§ **Directions**:
Each line starting at the one that contains "View Past RCP Partnerships" and ending at the one that contains "Research Resources" must be returned exactly, and the rest of the listing is left out.

§ **Material provided**:
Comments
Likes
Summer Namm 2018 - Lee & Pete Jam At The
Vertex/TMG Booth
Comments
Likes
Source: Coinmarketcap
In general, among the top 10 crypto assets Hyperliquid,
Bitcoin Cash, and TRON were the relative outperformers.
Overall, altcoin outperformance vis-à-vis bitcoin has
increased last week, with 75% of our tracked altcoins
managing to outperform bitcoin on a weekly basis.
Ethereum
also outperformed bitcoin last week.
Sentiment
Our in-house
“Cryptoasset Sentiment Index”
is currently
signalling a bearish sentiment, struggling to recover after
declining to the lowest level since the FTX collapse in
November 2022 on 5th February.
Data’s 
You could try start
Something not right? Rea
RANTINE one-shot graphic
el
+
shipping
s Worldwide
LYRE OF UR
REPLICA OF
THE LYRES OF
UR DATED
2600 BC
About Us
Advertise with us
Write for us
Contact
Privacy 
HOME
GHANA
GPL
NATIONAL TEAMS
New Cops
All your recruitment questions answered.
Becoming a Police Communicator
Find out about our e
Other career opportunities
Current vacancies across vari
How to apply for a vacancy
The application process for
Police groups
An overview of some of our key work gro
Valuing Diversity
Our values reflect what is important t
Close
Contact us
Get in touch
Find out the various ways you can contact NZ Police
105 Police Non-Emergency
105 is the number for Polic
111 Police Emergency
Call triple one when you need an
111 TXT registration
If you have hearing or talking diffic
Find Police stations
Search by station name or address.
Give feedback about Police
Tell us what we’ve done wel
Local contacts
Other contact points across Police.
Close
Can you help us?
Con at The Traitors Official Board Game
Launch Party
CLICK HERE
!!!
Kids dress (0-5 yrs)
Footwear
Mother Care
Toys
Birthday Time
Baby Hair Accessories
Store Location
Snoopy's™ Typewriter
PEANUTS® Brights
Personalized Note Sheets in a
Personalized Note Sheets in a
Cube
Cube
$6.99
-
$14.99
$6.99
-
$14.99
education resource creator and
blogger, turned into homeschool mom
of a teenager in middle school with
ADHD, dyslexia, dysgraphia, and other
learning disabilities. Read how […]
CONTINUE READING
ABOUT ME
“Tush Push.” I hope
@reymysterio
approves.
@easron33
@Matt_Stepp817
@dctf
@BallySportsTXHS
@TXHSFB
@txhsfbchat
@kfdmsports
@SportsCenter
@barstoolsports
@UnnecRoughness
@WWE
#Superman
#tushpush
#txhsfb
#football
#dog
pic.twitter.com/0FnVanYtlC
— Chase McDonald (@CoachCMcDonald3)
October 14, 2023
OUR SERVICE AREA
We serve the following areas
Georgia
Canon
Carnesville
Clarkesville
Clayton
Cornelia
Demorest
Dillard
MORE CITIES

---

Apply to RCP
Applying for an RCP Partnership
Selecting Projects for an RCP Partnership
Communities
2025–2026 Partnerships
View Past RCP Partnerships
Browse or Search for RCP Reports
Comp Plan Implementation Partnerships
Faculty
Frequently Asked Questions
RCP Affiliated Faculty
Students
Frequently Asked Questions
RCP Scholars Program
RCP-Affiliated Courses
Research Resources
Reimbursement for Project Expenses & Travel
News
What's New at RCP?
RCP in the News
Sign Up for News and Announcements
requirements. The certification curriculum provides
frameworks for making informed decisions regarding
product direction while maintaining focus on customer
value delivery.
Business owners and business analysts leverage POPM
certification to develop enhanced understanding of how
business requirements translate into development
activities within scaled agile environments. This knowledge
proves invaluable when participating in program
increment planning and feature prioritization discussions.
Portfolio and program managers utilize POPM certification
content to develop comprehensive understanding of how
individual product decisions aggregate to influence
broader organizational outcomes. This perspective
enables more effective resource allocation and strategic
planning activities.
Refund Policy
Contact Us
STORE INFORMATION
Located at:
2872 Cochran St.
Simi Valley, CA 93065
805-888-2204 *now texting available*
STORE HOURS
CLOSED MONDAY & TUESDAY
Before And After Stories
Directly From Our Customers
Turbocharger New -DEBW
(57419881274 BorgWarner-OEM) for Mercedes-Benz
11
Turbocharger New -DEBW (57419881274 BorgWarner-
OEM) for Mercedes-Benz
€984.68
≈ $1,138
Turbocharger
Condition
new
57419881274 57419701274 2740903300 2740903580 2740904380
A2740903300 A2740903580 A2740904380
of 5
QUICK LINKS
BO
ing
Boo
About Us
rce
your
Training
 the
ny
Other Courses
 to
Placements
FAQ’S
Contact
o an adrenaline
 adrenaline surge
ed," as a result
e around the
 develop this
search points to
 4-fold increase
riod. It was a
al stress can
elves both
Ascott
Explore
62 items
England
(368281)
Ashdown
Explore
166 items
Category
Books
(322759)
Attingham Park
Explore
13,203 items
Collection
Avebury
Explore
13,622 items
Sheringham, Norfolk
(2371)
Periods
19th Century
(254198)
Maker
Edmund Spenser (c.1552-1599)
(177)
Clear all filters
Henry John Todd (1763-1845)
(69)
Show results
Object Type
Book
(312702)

§ **Solution for this task**:
View Past RCP Partnerships
Browse or Search for RCP Reports
Comp Plan Implementation Partnerships
Faculty
Frequently Asked Questions
RCP Affiliated Faculty
Students
Frequently Asked Questions
RCP Scholars Program
RCP-Affiliated Courses
Research Resources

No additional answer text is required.